##### INPUT MATERIAL

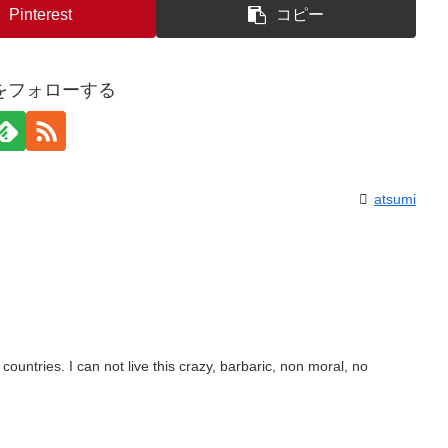
Pinterest
コピー
miをフォローする
atsumi
countries. I can not live this crazy, barbaric, non moral, no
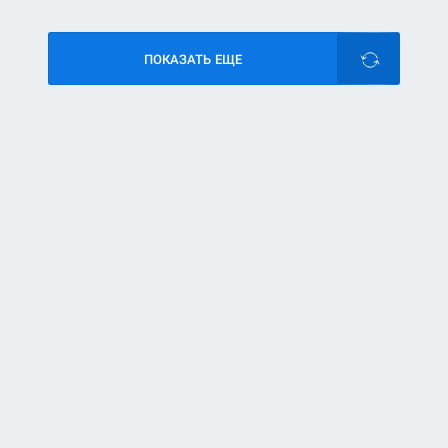
ПОКАЗАТЬ ЕЩЕ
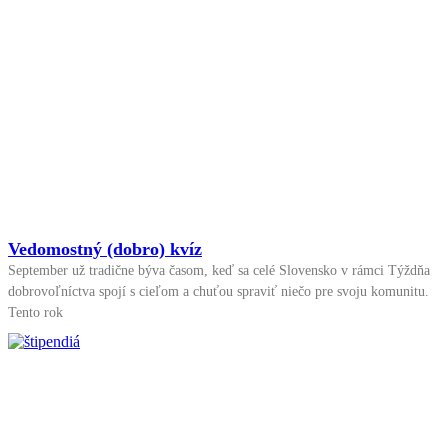
Vedomostný (dobro) kvíz
September už tradične býva časom, keď sa celé Slovensko v rámci Týždňa
dobrovoľníctva spojí s cieľom a chuťou spraviť niečo pre svoju komunitu.
Tento rok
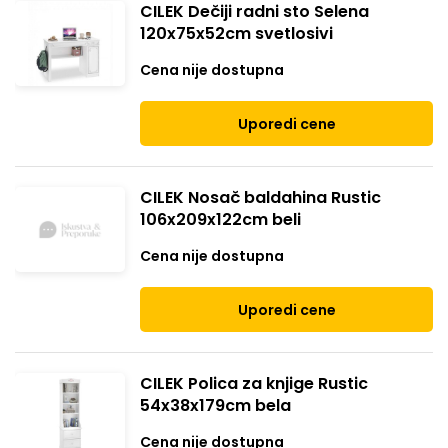
CILEK Dečiji radni sto Selena
120x75x52cm svetlosivi
Cena nije dostupna
Uporedi cene
CILEK Nosač baldahina Rustic
106x209x122cm beli
Cena nije dostupna
Uporedi cene
CILEK Polica za knjige Rustic
54x38x179cm bela
Cena nije dostupna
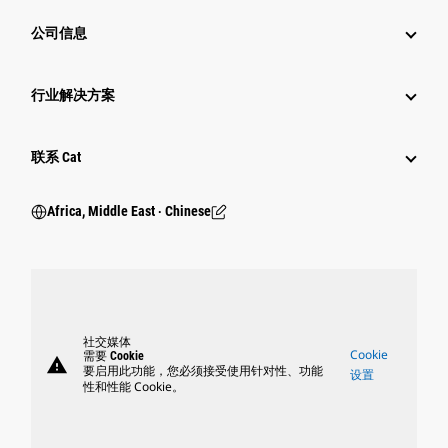
公司信息
行业解决方案
行业
联系 Cat
Africa, Middle East ‧ Chinese
社交媒体
Cookie
需要 Cookie
warning
要启用此功能，您必须接受使用针对性、功能
设置
性和性能 Cookie。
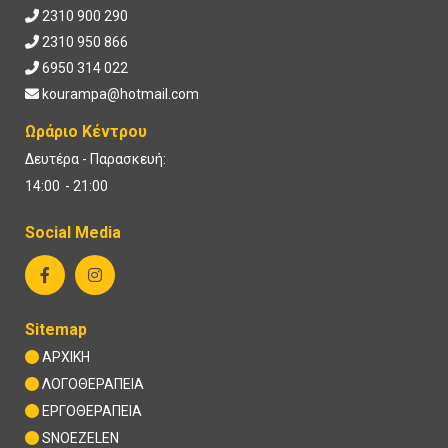
2310 900 290

2310 950 866

6950 314 022

kourampa@hotmail.com

Ωράριο Κέντρου
Δευτέρα - Παρασκευή:
14:00 - 21:00
Social Media
Sitemap
ΑΡΧΙΚΗ

ΛΟΓΟΘΕΡΑΠΕΙΑ

ΕΡΓΟΘΕΡΑΠΕΙΑ

SNOEZELEN

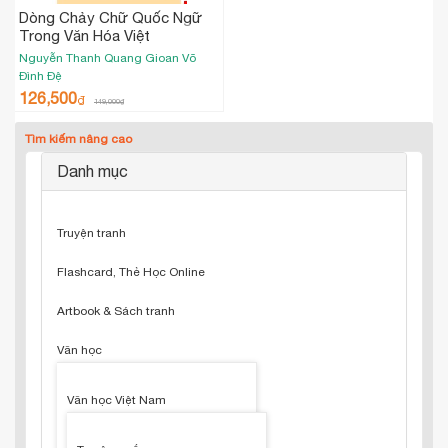
Dòng Chảy Chữ Quốc Ngữ
Trong Văn Hóa Việt
Nguyễn Thanh Quang
Gioan Võ
Đình Đệ
126,500
₫
149,000
₫
Tìm kiếm nâng cao
Danh mục
Truyện tranh
Flashcard, Thẻ Học Online
Artbook & Sách tranh
Văn học
Văn học Việt Nam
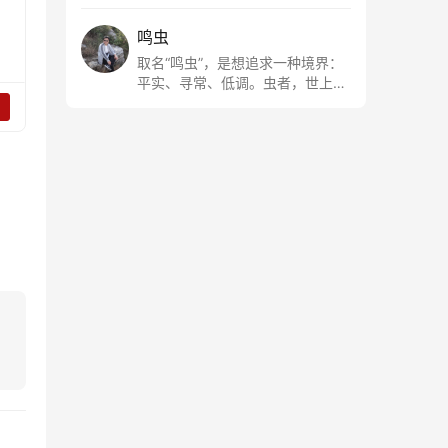
鸣虫
取名“鸣虫”，是想追求一种境界：
平实、寻常、低调。虫者，世上最
最平常的小生物也；虫鸣这种声
音，不尖利，不张扬，浅吟低唱，
是一种天籁。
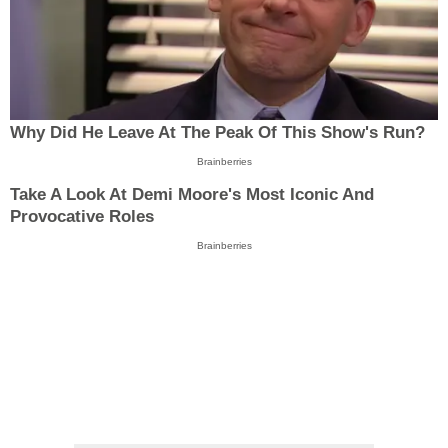
Why Did He Leave At The Peak Of This Show's Run?
Brainberries
Take A Look At Demi Moore's Most Iconic And
Provocative Roles
Brainberries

##########

• [WORK INSTRUCTION]: With the pictures left out, write out exactly the lines above from the one containing "CILEK Nosač baldahina Rustic" through the one containing "平实、寻常、低调。虫者，世上最".

• [TASK RESULT]:
CILEK Nosač baldahina Rustic
106x209x122cm beli
Cena nije dostupna
Uporedi cene
CILEK Polica za knjige Rustic
54x38x179cm bela
Cena nije dostupna
公司信息
行业解决方案
行业
联系 Cat
Africa, Middle East ‧ Chinese
社交媒体
Cookie
需要 Cookie
warning
要启用此功能，您必须接受使用针对性、功能
设置
性和性能 Cookie。
2310 900 290

2310 950 866

6950 314 022

kourampa@hotmail.com

Ωράριο Κέντρου
Δευτέρα - Παρασκευή:
14:00 - 21:00
Social Media
Sitemap
ΑΡΧΙΚΗ

ΛΟΓΟΘΕΡΑΠΕΙΑ

ΕΡΓΟΘΕΡΑΠΕΙΑ

SNOEZELEN

Dòng Chảy Chữ Quốc Ngữ
Trong Văn Hóa Việt
Nguyễn Thanh Quang
Gioan Võ
Đình Đệ
126,500
₫
149,000
₫
Tìm kiếm nâng cao
Danh mục
Truyện tranh
Flashcard, Thẻ Học Online
Artbook & Sách tranh
Văn học
Văn học Việt Nam
鸣虫
取名“鸣虫”，是想追求一种境界：
平实、寻常、低调。虫者，世上最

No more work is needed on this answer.